### YOUR GOAL:
Single out the lines of the material that contain "rapture" and copy them.

### INFORMATION SHOWN:
---+---

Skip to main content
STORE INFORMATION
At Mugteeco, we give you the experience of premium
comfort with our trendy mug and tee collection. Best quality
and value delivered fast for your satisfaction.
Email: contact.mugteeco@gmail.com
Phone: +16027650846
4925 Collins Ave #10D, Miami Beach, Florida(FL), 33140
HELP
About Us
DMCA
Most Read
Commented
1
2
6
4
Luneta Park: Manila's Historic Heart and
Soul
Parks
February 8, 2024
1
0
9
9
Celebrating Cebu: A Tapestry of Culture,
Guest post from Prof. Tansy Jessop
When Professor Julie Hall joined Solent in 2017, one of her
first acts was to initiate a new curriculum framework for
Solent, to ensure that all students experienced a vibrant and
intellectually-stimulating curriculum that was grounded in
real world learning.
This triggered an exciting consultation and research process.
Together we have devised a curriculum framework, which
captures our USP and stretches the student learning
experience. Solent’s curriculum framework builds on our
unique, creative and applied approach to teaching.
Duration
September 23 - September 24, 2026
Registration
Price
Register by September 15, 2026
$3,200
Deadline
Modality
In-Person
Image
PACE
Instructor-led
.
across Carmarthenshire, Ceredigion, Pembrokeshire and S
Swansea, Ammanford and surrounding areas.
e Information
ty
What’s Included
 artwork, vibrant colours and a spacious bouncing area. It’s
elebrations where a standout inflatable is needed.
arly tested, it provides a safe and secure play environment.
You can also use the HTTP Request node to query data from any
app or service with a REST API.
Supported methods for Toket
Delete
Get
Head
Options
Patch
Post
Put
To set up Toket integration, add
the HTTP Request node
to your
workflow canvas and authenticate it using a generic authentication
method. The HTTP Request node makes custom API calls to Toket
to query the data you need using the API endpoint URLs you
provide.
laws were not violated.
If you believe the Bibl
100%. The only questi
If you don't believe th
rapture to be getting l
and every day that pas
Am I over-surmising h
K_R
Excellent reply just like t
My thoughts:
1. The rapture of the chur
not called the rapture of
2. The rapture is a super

---+---

### TASK ANSWER:
rapture to be getting l
1. The rapture of the chur
not called the rapture of
2. The rapture is a super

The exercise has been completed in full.